Square Enix: Irrelevant Dinosaur
by Bryan Boulette
Square and Enix. At one time these two giants were the absolute lords of RPG gaming. Their flagship, genre-defining series, Final Fantasy and Dragon Quest respectively, essentially created the entire market of RPG development in Japan, and with the exception of Nintendo's Pokemon series, have consistently remained the top sellers within the industry. These companies weren't just game-makers: they were cultural icons that heralded virtually every refinement and innovation within the genre.
Then came The Spirits Within. Like the world-threatening aliens which plagued humanity in Hironobu Sakaguchi's Biblically-sized disaster of a film, The Spirits Within left Square a shattered and broken husk of its former self.
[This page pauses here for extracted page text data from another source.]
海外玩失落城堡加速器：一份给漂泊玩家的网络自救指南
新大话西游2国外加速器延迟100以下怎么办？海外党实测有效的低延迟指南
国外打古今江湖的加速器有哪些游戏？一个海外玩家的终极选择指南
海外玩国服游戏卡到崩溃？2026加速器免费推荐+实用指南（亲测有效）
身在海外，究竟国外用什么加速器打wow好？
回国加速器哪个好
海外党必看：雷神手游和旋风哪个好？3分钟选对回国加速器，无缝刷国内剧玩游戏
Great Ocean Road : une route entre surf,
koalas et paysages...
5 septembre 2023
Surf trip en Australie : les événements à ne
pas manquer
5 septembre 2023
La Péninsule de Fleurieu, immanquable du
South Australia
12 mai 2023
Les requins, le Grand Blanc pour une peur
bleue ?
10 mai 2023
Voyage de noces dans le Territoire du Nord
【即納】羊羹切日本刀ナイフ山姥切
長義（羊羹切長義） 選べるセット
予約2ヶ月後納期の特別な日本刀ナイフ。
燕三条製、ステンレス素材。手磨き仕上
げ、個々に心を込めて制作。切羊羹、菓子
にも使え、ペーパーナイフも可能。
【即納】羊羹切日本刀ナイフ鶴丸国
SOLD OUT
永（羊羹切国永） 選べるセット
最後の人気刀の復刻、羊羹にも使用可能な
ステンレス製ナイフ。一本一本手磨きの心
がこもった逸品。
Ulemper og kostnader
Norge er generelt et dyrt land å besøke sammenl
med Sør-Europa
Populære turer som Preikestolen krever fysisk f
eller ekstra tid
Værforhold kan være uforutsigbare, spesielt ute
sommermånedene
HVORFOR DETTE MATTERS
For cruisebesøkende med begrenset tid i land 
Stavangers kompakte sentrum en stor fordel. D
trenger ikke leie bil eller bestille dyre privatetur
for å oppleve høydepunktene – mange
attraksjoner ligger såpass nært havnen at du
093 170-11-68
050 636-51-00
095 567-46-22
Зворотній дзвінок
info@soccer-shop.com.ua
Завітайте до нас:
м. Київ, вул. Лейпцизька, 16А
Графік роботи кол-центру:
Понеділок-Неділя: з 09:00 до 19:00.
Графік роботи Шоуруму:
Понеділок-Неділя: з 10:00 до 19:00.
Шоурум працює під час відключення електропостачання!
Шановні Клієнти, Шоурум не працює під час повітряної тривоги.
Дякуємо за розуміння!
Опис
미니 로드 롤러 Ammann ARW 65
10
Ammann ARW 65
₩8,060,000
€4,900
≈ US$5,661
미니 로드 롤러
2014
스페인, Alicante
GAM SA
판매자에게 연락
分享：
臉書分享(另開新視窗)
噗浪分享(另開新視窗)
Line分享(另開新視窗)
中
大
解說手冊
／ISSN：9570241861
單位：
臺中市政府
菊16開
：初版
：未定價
In swooped Enix to purchase up the weakened competitor, and voila -- before we knew it, the two giants of industry had become one mega-giant called Square Enix. And while many had hoped that the buyout/merger would serve as a harbinger of a new age of RPG nirvana, the exact opposite has come to pass: the world has been left with a single company, left soft and stagnant by the lack of robust competition; creatively rudderless and bereft of a vision for the future of RPG gaming, the unified company was led not by game-oriented idea-men, but by penny-pinching businessmen like Yoichi Wada.
What was once the two greatest innovators, creating games of consistently overwhelming quality, was now a dinosaur, irrelevant to the future of RPGs and driven only by the next quick buck as those with a finer taste look elsewhere for their RPG needs. Need proof? Let's look at the record, first at the Square side.
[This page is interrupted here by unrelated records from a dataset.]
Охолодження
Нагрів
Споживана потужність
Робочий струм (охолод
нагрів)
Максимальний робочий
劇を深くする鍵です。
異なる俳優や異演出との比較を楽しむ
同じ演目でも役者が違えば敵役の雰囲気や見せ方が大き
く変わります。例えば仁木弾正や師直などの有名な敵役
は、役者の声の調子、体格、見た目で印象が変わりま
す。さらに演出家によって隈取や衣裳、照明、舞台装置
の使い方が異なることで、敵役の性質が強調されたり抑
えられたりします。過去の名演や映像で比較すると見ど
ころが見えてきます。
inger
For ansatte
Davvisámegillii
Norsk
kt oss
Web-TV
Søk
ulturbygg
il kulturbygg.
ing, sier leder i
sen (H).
Final Fantasy has always been Square's flagship, without doubt. It was their most popular and successful franchise, the most critically-acclaimed, the most pioneering. But though it was the symbol of the company, never before has it so completely dominated every facet of Square's development. Square has truly become a Final Fantasy Factory, pumping one out after another -- all FF, all the time. In previous generations, there was an unspoken rule that limited the Final Fantasy games to three main titles per system, with the very rare spinoff. The SNES had only four in total (IV, V, VI, and Mystic Quest), while the PSX had an identical number (VII, VIII, IX, and Tactics) plus three port collections to allow newer gamers to experience the series in all its retro glory.
By contrast, the PS2 has seen a whopping twelve, while the GameCube got one, and the Game Boy Advance got five (including re-ports of the already ported earlier games!), and a new Final Fantasy movie. It gets even worse next-gen, with the NDS already slated for two Final Fantasies, the PSP one, the Wii one, a FFXI port to the 360, and two already in development for the PS3. At the most recent E3 press conference, Yoichi Wada proclaimed that Square Enix fully intends to "exploit" (his word) the Final Fantasy series, continuing the misbegotten Compilation of Final Fantasy VII and beginning a new saga of numerous Final Fantasy XIII games (thus continuing to kick the still warm corpse of the three-per-console rule). Is this constant gorging of the Final Fantasy name indicative of continued design creativity?
As bad as it is for gamers to be given nothing but an endless string of games bearing the Final Fantasy name, they might be more forgiving if the quality Square was always lauded for in the past were still present today. Alas, it is not. While the quantity has gone way up, a game named Final Fantasy can no longer be counted on the way it once was. Dirge of Cerberus has been almost unanimously panned as the pinnacle of pretty style over substance, blending a mishmash of gaming "ideas" into a trainwreck of appalling proportions. Final Fantasy Tactics Advance is rightly recognized as one of the most disappointing follow-ups in the history of RPGs, abandoning every concept that made its predecessor the most successful and popular SRPG of all time. Crystal Chronicles was a gimmick-laden annoyance filled with the worst nightmares that nutty designer Akitoshi Kawazu could come up with. X-2 was loathed by story purists, and XI and its many expansions have been roundly avoided by the non-MMO-playing majority RPG population. FFXI is less a game than it is an addiction for obsessive-compulsives with too much free time and too little a desire for actual skill-based gaming. And FFXII? It departs from every convention that has defined the series to date, abolishing the traditional turn-based, menu-driven battles of classic RPGing (already widely under assault from other quarters within the industry) and replacing them with non-interactive snoozefests.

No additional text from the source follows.